4 août 2000

J'en ai marre. Marre de ce statu quo qui me blesse, qui nous blesse.

Je me sens mal. Mal comme si je laissais mourir une amie sous mes yeux, sans pouvoir y faire quoi que ce soit.

Je voulais me détacher d'elle, mais si j'avais su que dans le processus je m'arracherais la moitié des tripes...

Je suis une abeille. Elle m'a fait peur, elle m'a fait mal, alors je l'ai piqué. C'était un choix, mon choix. Et maintenant je meurs. Mes tripes s'écoulent de ma plaie béante, et mon dard dans sa peau continue de pomper mon venin dans ses veines.

Je suis con, je suis tellement con.

Elle est à l'étage au dessus, dans le laboratoire. Exactement à la verticale de moi. Ironie du sort qui a voulu que nos stations de travail soient ainsi une au dessus de l'autre, séparées par un plancher de béton. J'en revient justement. J'y vais tous les jours pour remplir les réservoirs de l'humidificateur d'eau déminéralisée. Elle m'a entendu entrer dans le labo. Elle n'a pas bronché. Moi non plus. Je remplissais mes petits bidons, j'entrevoyais à peine sa silhouette par la porte de son local. Elle gardait les yeux rivés sur son écran, je gardais les miens sur le niveau d'eau qui montait à travers le plastique translucide. Puis j'ai rebouché mes petits bidons, me les suis mis sous les bras, et je suis sorti. C'est tout. Un simple aller-retour. Pas un mot, pas un regard entre nous. Trois mètres et un comptoir seulement nous séparaient. Et je suis de nouveau devant mon écran d'ordinateur, à souffrir encore plus qu'il y a dix minutes.

Ça ne va pas mieux, ça empire. Ça empire de jour en jour. Toute l'absurdité de cette situation me révolte, m'enrage.
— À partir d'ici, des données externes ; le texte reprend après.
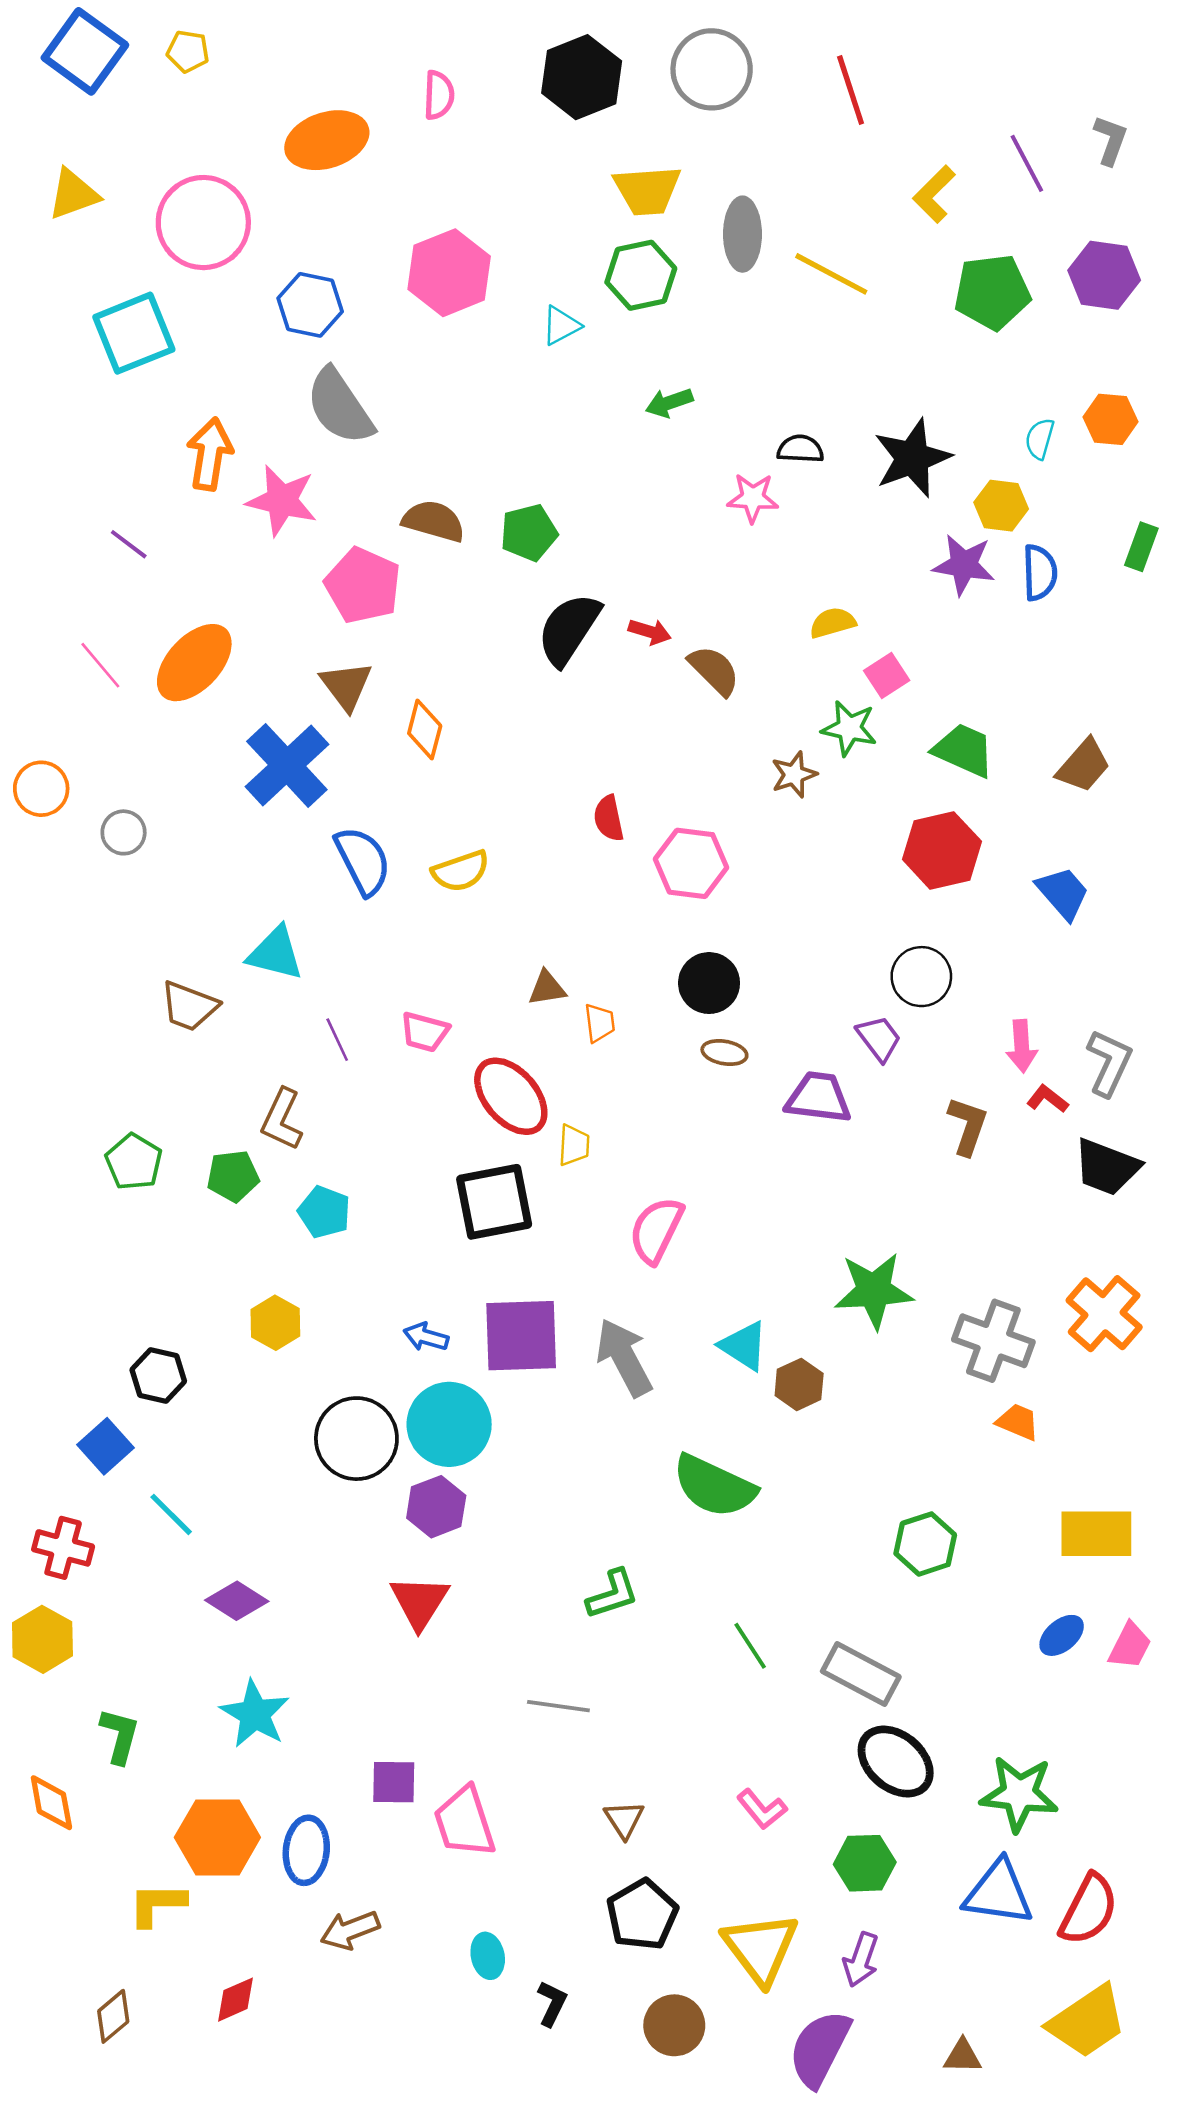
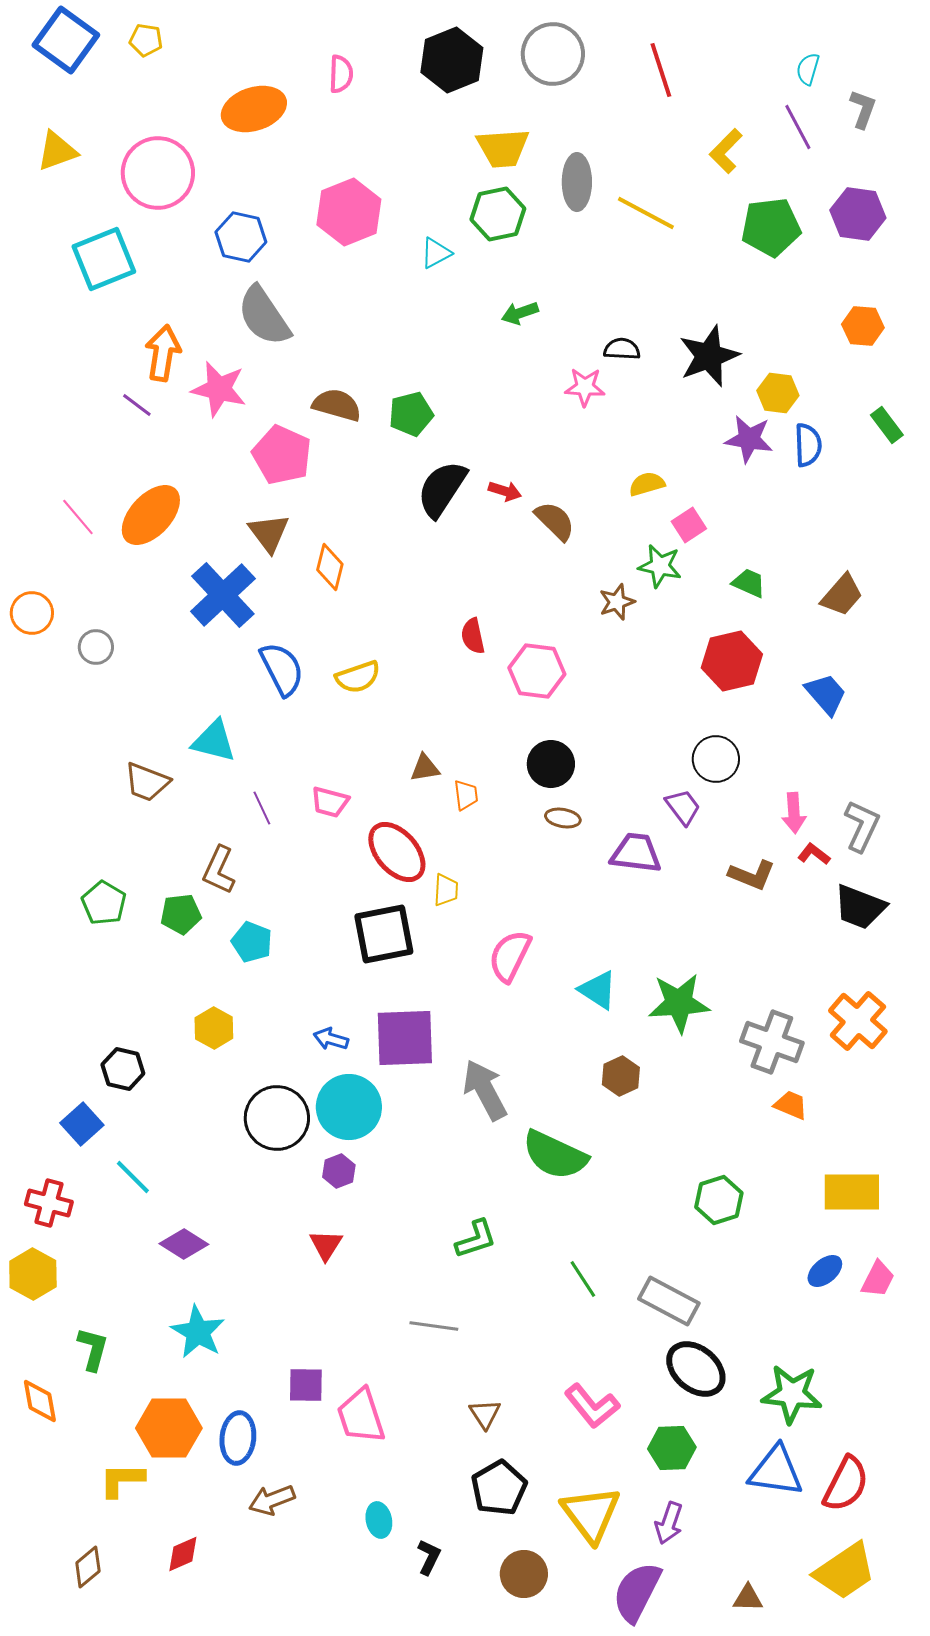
cyan semicircle: (1040, 439) -> (808, 69), moved
purple line: (129, 544) -> (137, 405), moved
green rectangle: (1141, 547) -> (887, 425), turned -57
green trapezoid: (964, 750) -> (749, 583), size x0.7
brown L-shape: (968, 1126) -> (752, 875), turned 93
cyan triangle: (744, 1346) -> (598, 990), moved
gray arrow: (624, 1357) -> (485, 1090), moved
purple hexagon: (436, 1507) -> (339, 1171), size x0.7
red triangle: (419, 1602) -> (326, 1245), size x0.7
pink L-shape: (762, 1809) -> (592, 1406), size x1.4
Je suis un con. Ce fossé qui m'entoure et qui m'isole du reste du monde, je l'ai moi-même creusé à la dynamite. Et ensuite j'ai le culot d'en vouloir à ceux qui n'osent pas sauter par dessus pour me rejoindre, de peur de s'écraser au fond.

Je suis un con. Le roi des cons. La quintessence de la connerie. "The mother of all cons".